Ukraine’s Zelensky urges action against ‘evil’ on Auschwitz anniversary
  • The Kremlin launched its invasion of Ukraine in February 2022
  • Zelensky warned that the memory of the Holocaust is growing weaker

KYIV : Ukrainian President Volodymyr Zelensky on Monday said the world must unite against evil, in comments marking the 80th anniversary of the liberation of the Auschwitz Nazi death.
The Kremlin launched its invasion of Ukraine in February 2022 claiming that the government in Kyiv contained neo-Nazi elements and saying the country must be demilitarized.

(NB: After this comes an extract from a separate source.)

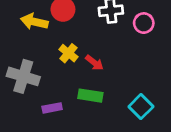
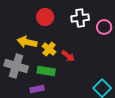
yellow arrow: (34, 22) -> (27, 42), moved
green rectangle: (90, 96) -> (46, 71), moved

Zelensky warned that the memory of the Holocaust is growing weaker and said some countries are still trying to destroy entire nations.
“We must overcome the hatred that gives rise to abuse and murder. We must prevent forgetfulness,” he said, according to a statement from the presidency.
“And it is everyone’s mission to do everything possible to prevent evil from winning,” he added.
The foreign ministry said in a statement that Russia’s invasion “brought back to Ukrainian soil horrors that Europe has not seen since World War II.”
“Jewish communities of Ukraine are also suffering from constant Russian terror, in particular in the cities of Dnipro and Odesa, which have a population of over a million, and other localities,” it added.
The Holocaust decimated the Jewish community in Ukraine, which during World War II was part of the Soviet Union.
It was not the first massacre of Jewish people in Ukraine’s history, which had seen previous anti-Semitic pogroms.